Start of Provided entries

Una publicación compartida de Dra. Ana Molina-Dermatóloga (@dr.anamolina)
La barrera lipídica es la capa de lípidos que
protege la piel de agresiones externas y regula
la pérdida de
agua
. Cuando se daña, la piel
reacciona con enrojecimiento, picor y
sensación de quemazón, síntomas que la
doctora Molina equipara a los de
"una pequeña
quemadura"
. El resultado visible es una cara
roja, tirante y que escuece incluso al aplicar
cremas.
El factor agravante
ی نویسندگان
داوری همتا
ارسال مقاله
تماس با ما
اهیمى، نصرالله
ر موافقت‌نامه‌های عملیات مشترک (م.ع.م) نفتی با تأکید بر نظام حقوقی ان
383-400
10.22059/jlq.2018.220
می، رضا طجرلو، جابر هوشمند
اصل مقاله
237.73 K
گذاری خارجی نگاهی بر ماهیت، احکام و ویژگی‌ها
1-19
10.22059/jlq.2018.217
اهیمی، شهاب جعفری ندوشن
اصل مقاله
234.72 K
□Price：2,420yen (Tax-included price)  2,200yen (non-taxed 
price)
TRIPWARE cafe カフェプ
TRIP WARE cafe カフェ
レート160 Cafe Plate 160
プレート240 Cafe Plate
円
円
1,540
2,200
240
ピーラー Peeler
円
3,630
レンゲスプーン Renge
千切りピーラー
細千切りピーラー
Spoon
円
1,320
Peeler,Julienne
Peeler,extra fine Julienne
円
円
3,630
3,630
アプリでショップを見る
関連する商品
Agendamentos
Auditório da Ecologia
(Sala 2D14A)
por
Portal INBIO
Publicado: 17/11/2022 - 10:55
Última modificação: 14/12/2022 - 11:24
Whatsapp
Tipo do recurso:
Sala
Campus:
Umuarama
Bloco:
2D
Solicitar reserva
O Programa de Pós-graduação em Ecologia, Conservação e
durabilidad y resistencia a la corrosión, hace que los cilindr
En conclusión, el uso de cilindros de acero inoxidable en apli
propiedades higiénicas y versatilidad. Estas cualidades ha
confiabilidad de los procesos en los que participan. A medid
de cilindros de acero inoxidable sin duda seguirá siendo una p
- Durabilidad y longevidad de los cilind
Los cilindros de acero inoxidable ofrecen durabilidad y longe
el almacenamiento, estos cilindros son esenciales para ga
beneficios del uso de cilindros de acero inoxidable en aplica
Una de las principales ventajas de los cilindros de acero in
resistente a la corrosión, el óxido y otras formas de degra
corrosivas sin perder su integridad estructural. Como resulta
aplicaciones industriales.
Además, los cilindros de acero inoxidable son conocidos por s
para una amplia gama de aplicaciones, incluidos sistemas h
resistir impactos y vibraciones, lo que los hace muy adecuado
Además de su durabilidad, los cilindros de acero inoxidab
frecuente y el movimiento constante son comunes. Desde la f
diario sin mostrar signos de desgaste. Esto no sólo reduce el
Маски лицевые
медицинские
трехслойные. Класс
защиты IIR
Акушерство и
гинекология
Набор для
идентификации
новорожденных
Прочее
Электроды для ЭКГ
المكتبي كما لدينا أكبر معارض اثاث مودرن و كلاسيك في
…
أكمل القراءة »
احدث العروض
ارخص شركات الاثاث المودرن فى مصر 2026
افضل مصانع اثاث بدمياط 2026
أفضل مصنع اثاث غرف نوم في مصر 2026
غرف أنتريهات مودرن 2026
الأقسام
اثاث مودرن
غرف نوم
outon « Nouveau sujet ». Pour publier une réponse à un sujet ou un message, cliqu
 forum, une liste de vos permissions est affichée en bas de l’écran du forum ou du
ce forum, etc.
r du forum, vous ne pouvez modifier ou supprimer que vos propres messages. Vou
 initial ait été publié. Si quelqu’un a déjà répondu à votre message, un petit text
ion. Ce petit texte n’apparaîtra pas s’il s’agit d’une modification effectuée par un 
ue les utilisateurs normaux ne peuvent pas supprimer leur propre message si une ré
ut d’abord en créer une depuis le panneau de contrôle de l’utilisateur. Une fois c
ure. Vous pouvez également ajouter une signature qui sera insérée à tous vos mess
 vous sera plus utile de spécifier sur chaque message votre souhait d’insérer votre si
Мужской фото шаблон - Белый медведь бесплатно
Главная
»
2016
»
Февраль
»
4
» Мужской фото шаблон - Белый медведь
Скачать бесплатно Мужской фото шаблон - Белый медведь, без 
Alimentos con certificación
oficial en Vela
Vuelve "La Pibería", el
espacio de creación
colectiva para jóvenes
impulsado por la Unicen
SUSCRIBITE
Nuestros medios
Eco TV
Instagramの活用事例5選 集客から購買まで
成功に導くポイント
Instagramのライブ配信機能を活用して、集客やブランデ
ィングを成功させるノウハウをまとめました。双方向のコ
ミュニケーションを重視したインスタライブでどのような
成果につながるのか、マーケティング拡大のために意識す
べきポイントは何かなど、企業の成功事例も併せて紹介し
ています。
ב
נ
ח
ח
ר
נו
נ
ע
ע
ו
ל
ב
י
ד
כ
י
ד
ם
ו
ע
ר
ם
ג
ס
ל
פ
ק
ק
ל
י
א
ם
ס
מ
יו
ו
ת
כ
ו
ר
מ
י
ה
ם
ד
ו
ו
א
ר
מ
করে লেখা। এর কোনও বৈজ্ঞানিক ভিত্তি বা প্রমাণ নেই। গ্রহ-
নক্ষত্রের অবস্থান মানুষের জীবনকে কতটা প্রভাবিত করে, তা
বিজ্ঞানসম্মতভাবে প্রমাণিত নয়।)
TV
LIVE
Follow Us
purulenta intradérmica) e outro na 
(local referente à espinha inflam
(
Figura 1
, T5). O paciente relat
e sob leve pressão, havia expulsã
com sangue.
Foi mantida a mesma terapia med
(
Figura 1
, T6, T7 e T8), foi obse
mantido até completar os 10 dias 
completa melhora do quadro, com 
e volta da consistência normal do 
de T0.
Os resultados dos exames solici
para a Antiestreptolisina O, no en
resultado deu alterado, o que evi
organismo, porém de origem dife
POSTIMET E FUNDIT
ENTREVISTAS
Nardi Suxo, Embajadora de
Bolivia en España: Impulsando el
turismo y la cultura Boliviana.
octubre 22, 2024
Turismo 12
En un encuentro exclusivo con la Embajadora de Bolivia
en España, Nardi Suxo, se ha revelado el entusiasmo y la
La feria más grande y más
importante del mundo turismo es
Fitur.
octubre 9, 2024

End of Provided entries

Type the records out again. Match them exactly.

Una publicación compartida de Dra. Ana Molina-Dermatóloga (@dr.anamolina)
La barrera lipídica es la capa de lípidos que
protege la piel de agresiones externas y regula
la pérdida de
agua
. Cuando se daña, la piel
reacciona con enrojecimiento, picor y
sensación de quemazón, síntomas que la
doctora Molina equipara a los de
"una pequeña
quemadura"
. El resultado visible es una cara
roja, tirante y que escuece incluso al aplicar
cremas.
El factor agravante
ی نویسندگان
داوری همتا
ارسال مقاله
تماس با ما
اهیمى، نصرالله
ر موافقت‌نامه‌های عملیات مشترک (م.ع.م) نفتی با تأکید بر نظام حقوقی ان
383-400
10.22059/jlq.2018.220
می، رضا طجرلو، جابر هوشمند
اصل مقاله
237.73 K
گذاری خارجی نگاهی بر ماهیت، احکام و ویژگی‌ها
1-19
10.22059/jlq.2018.217
اهیمی، شهاب جعفری ندوشن
اصل مقاله
234.72 K
□Price：2,420yen (Tax-included price)  2,200yen (non-taxed 
price)
TRIPWARE cafe カフェプ
TRIP WARE cafe カフェ
レート160 Cafe Plate 160
プレート240 Cafe Plate
円
円
1,540
2,200
240
ピーラー Peeler
円
3,630
レンゲスプーン Renge
千切りピーラー
細千切りピーラー
Spoon
円
1,320
Peeler,Julienne
Peeler,extra fine Julienne
円
円
3,630
3,630
アプリでショップを見る
関連する商品
Agendamentos
Auditório da Ecologia
(Sala 2D14A)
por
Portal INBIO
Publicado: 17/11/2022 - 10:55
Última modificação: 14/12/2022 - 11:24
Whatsapp
Tipo do recurso:
Sala
Campus:
Umuarama
Bloco:
2D
Solicitar reserva
O Programa de Pós-graduação em Ecologia, Conservação e
durabilidad y resistencia a la corrosión, hace que los cilindr
En conclusión, el uso de cilindros de acero inoxidable en apli
propiedades higiénicas y versatilidad. Estas cualidades ha
confiabilidad de los procesos en los que participan. A medid
de cilindros de acero inoxidable sin duda seguirá siendo una p
- Durabilidad y longevidad de los cilind
Los cilindros de acero inoxidable ofrecen durabilidad y longe
el almacenamiento, estos cilindros son esenciales para ga
beneficios del uso de cilindros de acero inoxidable en aplica
Una de las principales ventajas de los cilindros de acero in
resistente a la corrosión, el óxido y otras formas de degra
corrosivas sin perder su integridad estructural. Como resulta
aplicaciones industriales.
Además, los cilindros de acero inoxidable son conocidos por s
para una amplia gama de aplicaciones, incluidos sistemas h
resistir impactos y vibraciones, lo que los hace muy adecuado
Además de su durabilidad, los cilindros de acero inoxidab
frecuente y el movimiento constante son comunes. Desde la f
diario sin mostrar signos de desgaste. Esto no sólo reduce el
Маски лицевые
медицинские
трехслойные. Класс
защиты IIR
Акушерство и
гинекология
Набор для
идентификации
новорожденных
Прочее
Электроды для ЭКГ
المكتبي كما لدينا أكبر معارض اثاث مودرن و كلاسيك في
…
أكمل القراءة »
احدث العروض
ارخص شركات الاثاث المودرن فى مصر 2026
افضل مصانع اثاث بدمياط 2026
أفضل مصنع اثاث غرف نوم في مصر 2026
غرف أنتريهات مودرن 2026
الأقسام
اثاث مودرن
غرف نوم
outon « Nouveau sujet ». Pour publier une réponse à un sujet ou un message, cliqu
 forum, une liste de vos permissions est affichée en bas de l’écran du forum ou du
ce forum, etc.
r du forum, vous ne pouvez modifier ou supprimer que vos propres messages. Vou
 initial ait été publié. Si quelqu’un a déjà répondu à votre message, un petit text
ion. Ce petit texte n’apparaîtra pas s’il s’agit d’une modification effectuée par un 
ue les utilisateurs normaux ne peuvent pas supprimer leur propre message si une ré
ut d’abord en créer une depuis le panneau de contrôle de l’utilisateur. Une fois c
ure. Vous pouvez également ajouter une signature qui sera insérée à tous vos mess
 vous sera plus utile de spécifier sur chaque message votre souhait d’insérer votre si
Мужской фото шаблон - Белый медведь бесплатно
Главная
»
2016
»
Февраль
»
4
» Мужской фото шаблон - Белый медведь
Скачать бесплатно Мужской фото шаблон - Белый медведь, без 
Alimentos con certificación
oficial en Vela
Vuelve "La Pibería", el
espacio de creación
colectiva para jóvenes
impulsado por la Unicen
SUSCRIBITE
Nuestros medios
Eco TV
Instagramの活用事例5選 集客から購買まで
成功に導くポイント
Instagramのライブ配信機能を活用して、集客やブランデ
ィングを成功させるノウハウをまとめました。双方向のコ
ミュニケーションを重視したインスタライブでどのような
成果につながるのか、マーケティング拡大のために意識す
べきポイントは何かなど、企業の成功事例も併せて紹介し
ています。
ב
נ
ח
ח
ר
נו
נ
ע
ע
ו
ל
ב
י
ד
כ
י
ד
ם
ו
ע
ר
ם
ג
ס
ל
פ
ק
ק
ל
י
א
ם
ס
מ
יו
ו
ת
כ
ו
ר
מ
י
ה
ם
ד
ו
ו
א
ר
מ
করে লেখা। এর কোনও বৈজ্ঞানিক ভিত্তি বা প্রমাণ নেই। গ্রহ-
নক্ষত্রের অবস্থান মানুষের জীবনকে কতটা প্রভাবিত করে, তা
বিজ্ঞানসম্মতভাবে প্রমাণিত নয়।)
TV
LIVE
Follow Us
purulenta intradérmica) e outro na 
(local referente à espinha inflam
(
Figura 1
, T5). O paciente relat
e sob leve pressão, havia expulsã
com sangue.
Foi mantida a mesma terapia med
(
Figura 1
, T6, T7 e T8), foi obse
mantido até completar os 10 dias 
completa melhora do quadro, com 
e volta da consistência normal do 
de T0.
Os resultados dos exames solici
para a Antiestreptolisina O, no en
resultado deu alterado, o que evi
organismo, porém de origem dife
POSTIMET E FUNDIT
ENTREVISTAS
Nardi Suxo, Embajadora de
Bolivia en España: Impulsando el
turismo y la cultura Boliviana.
octubre 22, 2024
Turismo 12
En un encuentro exclusivo con la Embajadora de Bolivia
en España, Nardi Suxo, se ha revelado el entusiasmo y la
La feria más grande y más
importante del mundo turismo es
Fitur.
octubre 9, 2024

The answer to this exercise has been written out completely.